To celebrate the Star Trek's birthday, the surviving members of The Original Series cast have shared some of their memories of working on the show. On the official Star Trek website, they revealed who their favourite guest stars were - Ricardo Montalban, who played the oft-invoked Khan, was fondly remembered - who the show's unsung heroes' were, and their most enduring memory of show creator Gene Roddenberry. Nimoy remembered how Roddenberry could take a weak script and turn it around, while Walter Koenig, who played Ensign Chekov, remembered how Roddenberry would smile as he came on set.

The show was incredibly progressive for its time - Star Trek had one of the very first interracial kisses shown on television, for example - and Roddenberry would have liked to have done more. George Takei, who played Mister Sulu, shared an interesting conversation that he had had with Roddenberry about diversity and putting gay characters in the show. Roddenberry said that he would have liked to have included a gay character, but that he was pushing against the boundaries as it was. If he pushed any harder, the show would be taken off the air and the opportunity to do any more good would be lost. "He was making a practical decision," Takei said, "and basically taking his shots."

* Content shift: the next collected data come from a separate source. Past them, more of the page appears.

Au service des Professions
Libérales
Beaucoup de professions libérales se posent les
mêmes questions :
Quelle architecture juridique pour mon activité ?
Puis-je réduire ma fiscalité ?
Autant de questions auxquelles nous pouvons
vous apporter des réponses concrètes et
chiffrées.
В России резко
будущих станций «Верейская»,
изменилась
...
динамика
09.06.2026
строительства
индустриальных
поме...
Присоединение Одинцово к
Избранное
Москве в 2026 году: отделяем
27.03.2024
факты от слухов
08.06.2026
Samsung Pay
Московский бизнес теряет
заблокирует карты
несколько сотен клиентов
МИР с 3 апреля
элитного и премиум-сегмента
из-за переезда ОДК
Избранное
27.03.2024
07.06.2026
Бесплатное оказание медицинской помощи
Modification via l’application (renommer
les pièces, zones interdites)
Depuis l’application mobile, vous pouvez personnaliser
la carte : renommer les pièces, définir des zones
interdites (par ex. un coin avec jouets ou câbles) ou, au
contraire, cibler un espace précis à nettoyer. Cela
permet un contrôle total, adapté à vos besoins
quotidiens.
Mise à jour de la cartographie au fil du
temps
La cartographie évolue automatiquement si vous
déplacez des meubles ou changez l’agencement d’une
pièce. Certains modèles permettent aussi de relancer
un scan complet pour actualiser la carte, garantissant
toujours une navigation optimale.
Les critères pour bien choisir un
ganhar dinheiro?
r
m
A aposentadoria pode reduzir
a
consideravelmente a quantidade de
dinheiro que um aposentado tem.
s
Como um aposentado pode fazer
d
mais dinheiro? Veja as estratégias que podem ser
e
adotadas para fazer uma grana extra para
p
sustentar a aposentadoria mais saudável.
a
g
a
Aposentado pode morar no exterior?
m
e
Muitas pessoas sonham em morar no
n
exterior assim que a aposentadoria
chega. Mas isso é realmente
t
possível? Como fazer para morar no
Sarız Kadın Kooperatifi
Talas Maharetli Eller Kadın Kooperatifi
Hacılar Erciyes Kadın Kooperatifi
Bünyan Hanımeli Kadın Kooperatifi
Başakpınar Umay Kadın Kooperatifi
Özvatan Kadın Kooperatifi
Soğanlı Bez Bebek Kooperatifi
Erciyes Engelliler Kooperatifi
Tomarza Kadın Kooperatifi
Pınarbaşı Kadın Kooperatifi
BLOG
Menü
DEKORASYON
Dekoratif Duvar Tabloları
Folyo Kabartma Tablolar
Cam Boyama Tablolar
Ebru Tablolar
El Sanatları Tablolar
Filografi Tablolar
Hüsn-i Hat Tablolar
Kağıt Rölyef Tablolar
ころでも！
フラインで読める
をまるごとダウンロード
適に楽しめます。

While the original series of Star Trek only ran for three seasons, it has gone on to spawn a number of spin-off series, as well as nearly a dozen movies, as well as numerous books, comics and videogames. It has also inspired and entertained countless sci-fi fans, and generated a fandom that has endured for nearly half a century. Being a geek would literally be totally different without the show, and even if you don't like it, you can't deny the part it's played in shaping the wonderful world of sci-fi that we enjoy today.